CERTCC / kaiju

CERT Kaiju is a binary analysis framework extension for the Ghidra software reverse engineering suite. This repository is the primary, canonical repository for this project -- file bug reports and wishes here!
Other
268 stars 22 forks source link

Best way to use Kaiju/FN2Hash to match between two programs? #31

Open MattMills opened 1 year ago

MattMills commented 1 year ago

Is your feature request related to a problem? Please describe. I currently use fn2hash/kaiju to reconcile functions/symbols between a version of an application that doesn't have any symbols, and a version that has debug symbols. As these are slightly different versions compiled on the same OS with the same compiler, it is highly successful.
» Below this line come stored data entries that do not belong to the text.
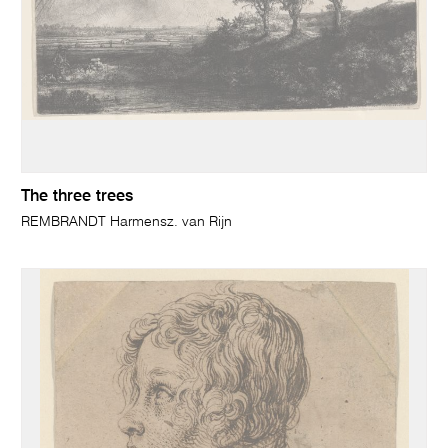
The three trees
REMBRANDT Harmensz. van Rijn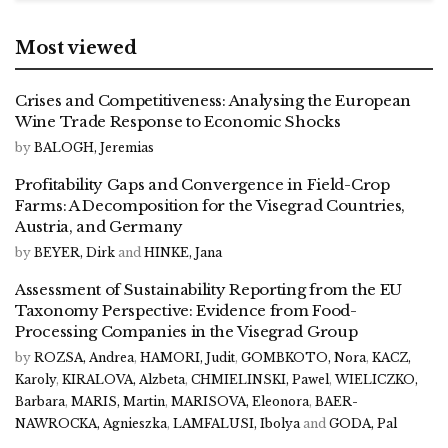
Most viewed
Crises and Competitiveness: Analysing the European
Wine Trade Response to Economic Shocks
by
BALOGH, Jeremias
Profitability Gaps and Convergence in Field-Crop
Farms: A Decomposition for the Visegrad Countries,
Austria, and Germany
by
BEYER, Dirk
and
HINKE, Jana
Assessment of Sustainability Reporting from the EU
Taxonomy Perspective: Evidence from Food-
Processing Companies in the Visegrad Group
by
ROZSA, Andrea
,
HAMORI, Judit
,
GOMBKOTO, Nora
,
KACZ,
Karoly
,
KIRALOVA, Alzbeta
,
CHMIELINSKI, Pawel
,
WIELICZKO,
Barbara
,
MARIS, Martin
,
MARISOVA, Eleonora
,
BAER-
NAWROCKA, Agnieszka
,
LAMFALUSI, Ibolya
and
GODA, Pal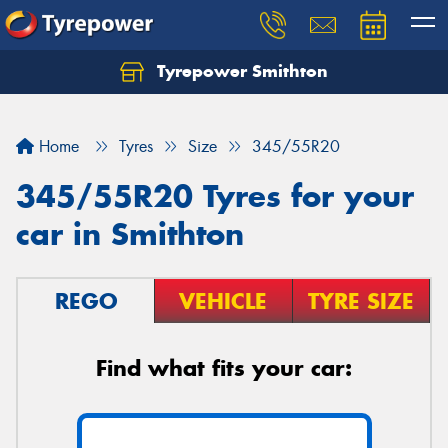
Tyrepower Smithton
Home
Tyres
Size
345/55R20
345/55R20 Tyres for your
car in Smithton
REGO
VEHICLE
TYRE SIZE
Find what fits your car: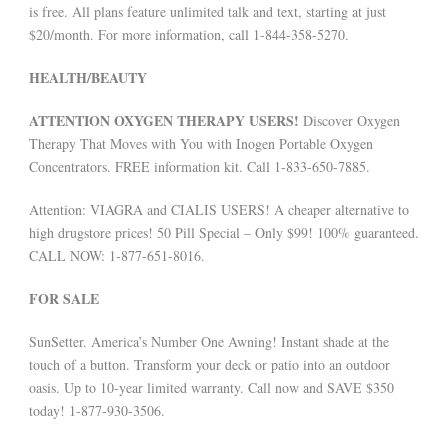
is free. All plans feature unlimited talk and text, starting at just
$20/month. For more information, call 1-844-358-5270.
HEALTH/BEAUTY
ATTENTION OXYGEN THERAPY USERS!
Discover Oxygen
Therapy That Moves with You with Inogen Portable Oxygen
Concentrators. FREE information kit. Call 1-833-650-7885.
Attention: VIAGRA and CIALIS USERS! A cheaper alternative to
high drugstore prices! 50 Pill Special – Only $99! 100% guaranteed.
CALL NOW: 1-877-651-8016.
FOR SALE
SunSetter. America’s Number One Awning! Instant shade at the
touch of a button. Transform your deck or patio into an outdoor
oasis. Up to 10-year limited warranty. Call now and SAVE $350
today! 1-877-930-3506.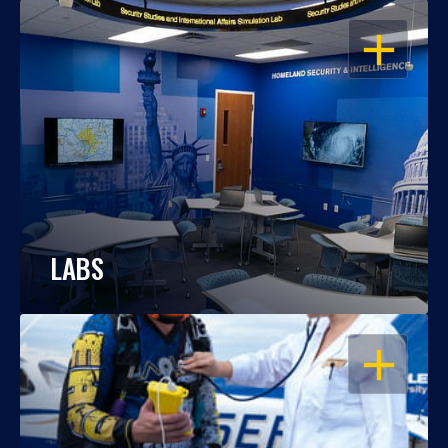
OPEN
LABS
OPEN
However, what I don't see within Kaiju is how to "import" or resolve the existing list of fn2hashes against a second application in a useful way. Currently I use a self-built postgres database to match fn2hashes across multiple versions, as my primary use case was resolving symbols from an unlabeled stack trace (it has export symbols + an offset, and my web app resolves the offset into the actual address and then the relevant symbol via fn2hash or some other custom code).

Describe the solution you'd like fn2hash identifies many of the useful functions, it seems like all it needs is a mechanism to apply fn2hash.csv from one program and all the symbols (and probably other ghidra stuffs would be useful, like creating functions where they don't exist) onto a second program, or perhaps being able to keep a database of multiple fn2hash sets from different programs and being able to match them during the analysis process.
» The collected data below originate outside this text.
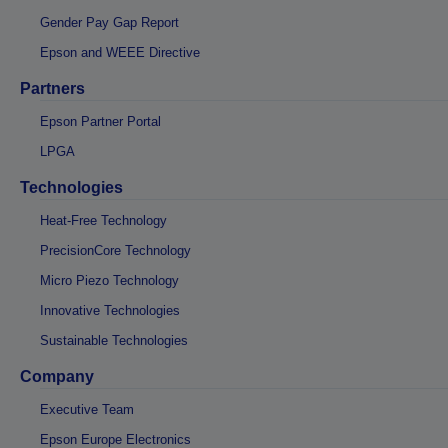
Gender Pay Gap Report
Epson and WEEE Directive
Partners
Epson Partner Portal
LPGA
Technologies
Heat-Free Technology
PrecisionCore Technology
Micro Piezo Technology
Innovative Technologies
Sustainable Technologies
Company
Executive Team
Epson Europe Electronics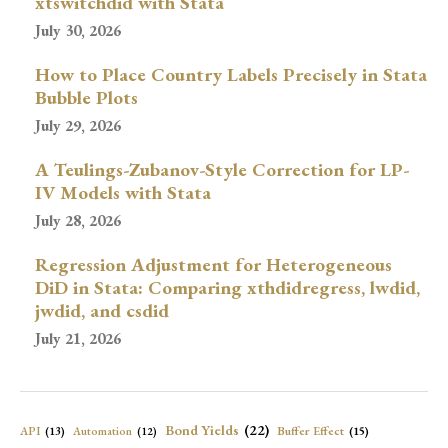
xtswitchdid with Stata
July 30, 2026
How to Place Country Labels Precisely in Stata
Bubble Plots
July 29, 2026
A Teulings-Zubanov-Style Correction for LP-
IV Models with Stata
July 28, 2026
Regression Adjustment for Heterogeneous
DiD in Stata: Comparing xthdidregress, lwdid,
jwdid, and csdid
July 21, 2026
Bond Yields
(22)
API
(13)
Buffer Effect
(15)
Automation
(12)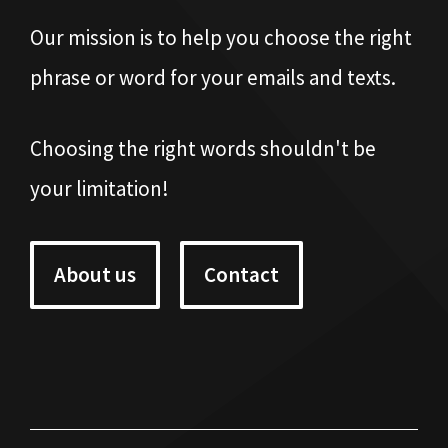
Our mission is to help you choose the right
phrase or word for your emails and texts.
Choosing the right words shouldn't be
your limitation!
About us
Contact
Describe alternatives you've considered I've considered writing a python script to apply the symbol data naively using just the address of known function matches, but I figured their may be better solutions, so I thought I'd bring it up here and see if it sparked any interest or suggestions.

Additional context

sei-gwassermann commented 1 year ago

Thank you @MattMills for reaching out! I am glad to hear Kaiju and fn2hash have been useful to you. I think there's two potential answers to your question that I can give, and hopefully that will help us decide a good path forward!

One, if you're comparing against a small known set of binaries, there is an experimental (read: still kinda buggy & simple) tool in Kaiju called FSE (Function Set Extractor) which will run fn2hash and compare them against all the binaries imported into the currently open Ghidra project. It right now only displays a simple grid representing which hashes are shared among which files. We've had some internal discussion about improving this tool, I have some notes that I'm working from, but appreciate feedback if you have any on how to make the tool more useful and user-friendly.
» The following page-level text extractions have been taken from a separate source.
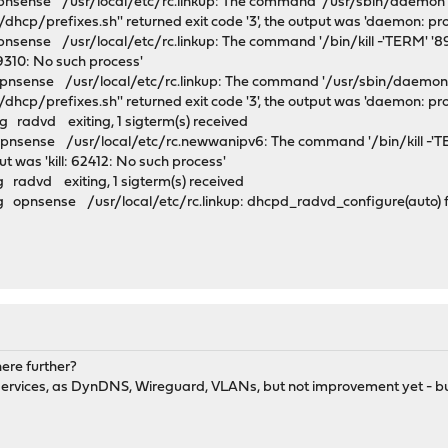
pnsense /usr/local/etc/rc.linkup: The command '/usr/sbin/daemon -
dhcp/prefixes.sh'' returned exit code '3', the output was 'daemon: pr
nsense /usr/local/etc/rc.linkup: The command '/bin/kill -'TERM' '89
 89310: No such process'
pnsense /usr/local/etc/rc.linkup: The command '/usr/sbin/daemon -
dhcp/prefixes.sh'' returned exit code '3', the output was 'daemon: pr
 radvd exiting, 1 sigterm(s) received
pnsense /usr/local/etc/rc.newwanipv6: The command '/bin/kill -'T
put was 'kill: 62412: No such process'
 radvd exiting, 1 sigterm(s) received
 opnsense /usr/local/etc/rc.linkup: dhcpd_radvd_configure(auto) fo
here further?
er services, as DynDNS, Wireguard, VLANs, but not improvement yet - b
Second, we've also discussed a cross-project database of hashes that could be loaded. Ghidra supports sharing of this type of data between clients when run in server mode, so that was an idea I've explored a little but haven't released anything yet. If that is along the lines you're thinking, then that might confirm it as a good direction to keep working in!

MattMills commented 1 year ago

Thanks @sei-gwassermann

I've messed around a bit in previous versions with the xref viewer but I couldn't get it to work; looking at the function intersection viewer on https://insights.sei.cmu.edu/blog/introducing-cert-kaiju-malware-analysis-tools-for-ghidra/ I don't think it'd be particularly useful for my use case only because I'm looking at relatively large binaries (about 90k functions).

A cross project database sounds useful, but I haven't tried using ghidra in server mode since it's just me. I mean, what would be very ideal would be a public central database server where the analyzer could submit it's results to and then get any (exact) matching hashes back with some info on the source executable or symbols if available, but I'd guess you wouldn't be particularly interested in building something with that kind of open access (for malware purposes).

(And I've just realized that I also have some of my own export script that export the function name for all functions and their address.) For me simply being able to take the export CSV from function hash viewer (+ and adding in the function name) and sticking it somewhere so it can be matched against future analysis (+ and the known symbol applied for exact matches / functions defined and disassembled if they're identified where they weren't by ghidra autoanalysis).

Currently I iterate through the hashes looking for a match from most to least specific, and if there is only 1 result then I assume it is likely correct, since all the disassembly I'm looking at is the same thing but slightly different versions or built for a different OS, or built with slightly different included libraries. Since I have a PDB for one version, that version has a ton more useful info and is where I do most of my work.

Hope that is useful context. I think if you guys aren't interested in pursuing I will take a simple approach of resolving addresses between two versions using hashes in a postgres database, exporting a function symbol / address mapping and writing a python script to import the simple symbols on those addresses in Ghidra; but there is clearly a lot more information that could be extracted and imported after correlating the code bits using fn2hashes.